In the listing below, every line with the word "width" needs to be copied.

Start of Block

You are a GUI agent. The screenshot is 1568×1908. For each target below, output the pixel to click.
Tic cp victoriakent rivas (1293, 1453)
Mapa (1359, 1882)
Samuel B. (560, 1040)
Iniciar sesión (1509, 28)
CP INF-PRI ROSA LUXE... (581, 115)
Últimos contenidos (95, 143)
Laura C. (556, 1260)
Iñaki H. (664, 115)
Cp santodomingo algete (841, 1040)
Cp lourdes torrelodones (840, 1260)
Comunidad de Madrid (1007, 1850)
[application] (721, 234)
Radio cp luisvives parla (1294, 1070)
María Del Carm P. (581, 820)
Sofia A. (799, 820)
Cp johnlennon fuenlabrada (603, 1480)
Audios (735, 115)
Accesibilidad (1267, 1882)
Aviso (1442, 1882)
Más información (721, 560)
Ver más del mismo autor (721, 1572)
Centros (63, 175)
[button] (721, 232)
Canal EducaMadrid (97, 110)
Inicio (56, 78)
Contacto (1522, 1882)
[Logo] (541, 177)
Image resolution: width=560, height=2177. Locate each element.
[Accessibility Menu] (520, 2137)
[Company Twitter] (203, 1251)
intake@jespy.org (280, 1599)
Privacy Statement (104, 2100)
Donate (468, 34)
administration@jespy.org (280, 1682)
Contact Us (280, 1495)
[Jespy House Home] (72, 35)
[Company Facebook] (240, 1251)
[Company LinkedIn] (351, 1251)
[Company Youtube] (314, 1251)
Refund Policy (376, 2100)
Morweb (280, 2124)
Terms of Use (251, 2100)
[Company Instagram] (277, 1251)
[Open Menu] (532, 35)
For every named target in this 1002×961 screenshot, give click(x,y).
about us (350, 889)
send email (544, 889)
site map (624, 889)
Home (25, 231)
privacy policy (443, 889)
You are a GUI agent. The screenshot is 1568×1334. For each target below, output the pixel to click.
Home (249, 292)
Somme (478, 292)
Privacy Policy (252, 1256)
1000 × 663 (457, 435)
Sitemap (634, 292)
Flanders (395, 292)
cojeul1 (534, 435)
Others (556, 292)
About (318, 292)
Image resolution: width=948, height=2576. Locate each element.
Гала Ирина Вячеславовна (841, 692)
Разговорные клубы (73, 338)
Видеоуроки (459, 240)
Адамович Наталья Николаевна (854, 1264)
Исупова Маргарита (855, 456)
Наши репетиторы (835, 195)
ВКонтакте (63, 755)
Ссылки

End of Block

Your response:
Image resolution: width=560, height=2177. Locate each element.
Image resolution: width=948, height=2576. Locate each element.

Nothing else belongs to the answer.